* REQUIRED WORK *
Find the lines below that contain the string "быть". Copy each one.

* Data extracted from a collection *
=== Begin Enclosure ===

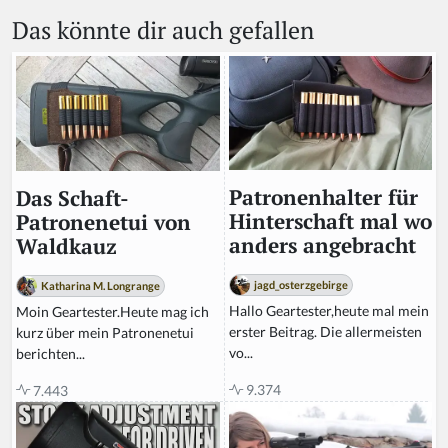
a
Das könnte dir auch gefallen
h
u
m
a
n,
ig
n
o
r
Patronenhalter für
Das Schaft-
e
Hinterschaft mal wo
Patronenetui von
t
anders angebracht
Waldkauz
hi
s
jagd_osterzgebirge
Katharina M. Longrange
fi
Hallo Geartester,heute mal mein
Moin Geartester.Heute mag ich
el
erster Beitrag. Die allermeisten
kurz über mein Patronenetui
d
vo...
berichten...
9.374
7.443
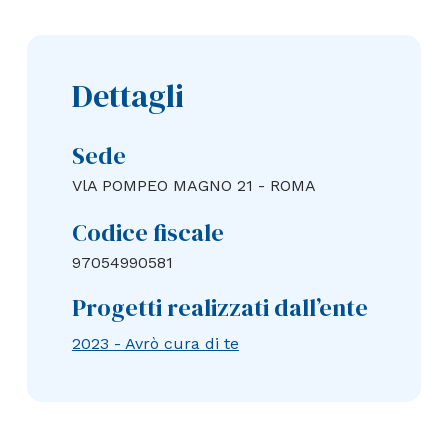
Dettagli
Sede
VlA POMPEO MAGNO 21 - ROMA
Codice fiscale
97054990581
Progetti realizzati dall’ente
2023 - Avrò cura di te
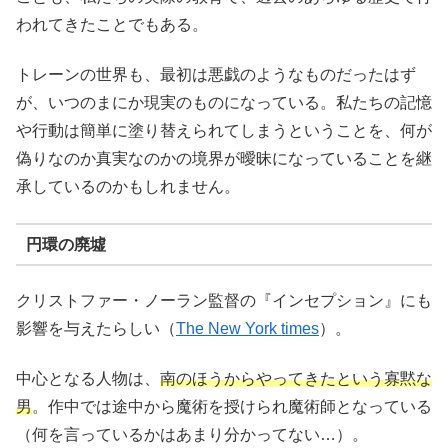
われてきたことでもある。
トレーンの世界も、最初は悪戯のようなものだったはず
が、いつのまにか現実のものになっている。私たちの記憶
や行動は簡単に塗り替えられてしまうということを、何が
偽りなのか真実なのかの境界が曖昧になっていることを継
承しているのかもしれません。
円環の廃墟
クリストファー・ノーラン監督の『インセプション』にも
影響を与えたらしい（
The New York times
）。
中心となる人物は、
南のほうからやってきたという寡黙な
男
。作中では途中から魔術を授けられ魔術師となっている
（何を言っているかはあまり分かってない…）。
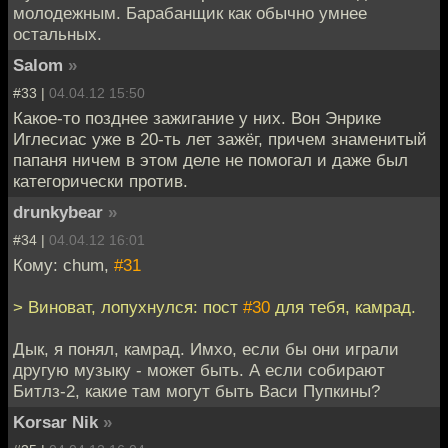
молодежным. Барабанщик как обычно умнее
остальных.
Salom
»
#33 |
04.04.12 15:50
Какое-то позднее зажигание у них. Вон Энрике
Иглесиас уже в 20-ть лет зажёг, причем знаменитый
папаня ничем в этом деле не помогал и даже был
категорически против.
drunkybear
»
#34 |
04.04.12 16:01
Кому: chum,
#31
> Виноват, лопухнулся: пост
#30
для тебя, камрад.
Дык, я понял, камрад. Имхо, если бы они играли
другую музыку - может быть. А если собирают
Битлз-2, какие там могут быть Васи Пупкины?
Korsar Nik
»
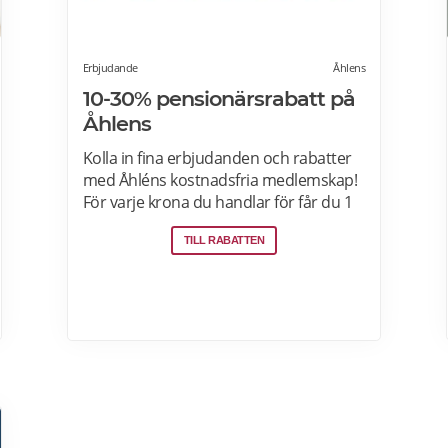
Erbjudande
Åhlens
10-30% pensionärsrabatt på
Åhlens
Kolla in fina erbjudanden och rabatter
med Åhléns kostnadsfria medlemskap!
För varje krona du handlar för får du 1
bonuspoäng. Och för varje 1250 poäng,
TILL RABATTEN
får du 25 kronor i bonus. 10-30%
välkomsterbjudande: Rabattkoden
skrivs in i kassan och ger dig 10-30%
rabatt på ditt första köp som medlem.
Läs mer om pensionärsrabatter på
Åhléns här.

=== End Enclosure ===

* RESPONSE TO THE EXERCISE *
другую музыку - может быть. А если собирают
Битлз-2, какие там могут быть Васи Пупкины?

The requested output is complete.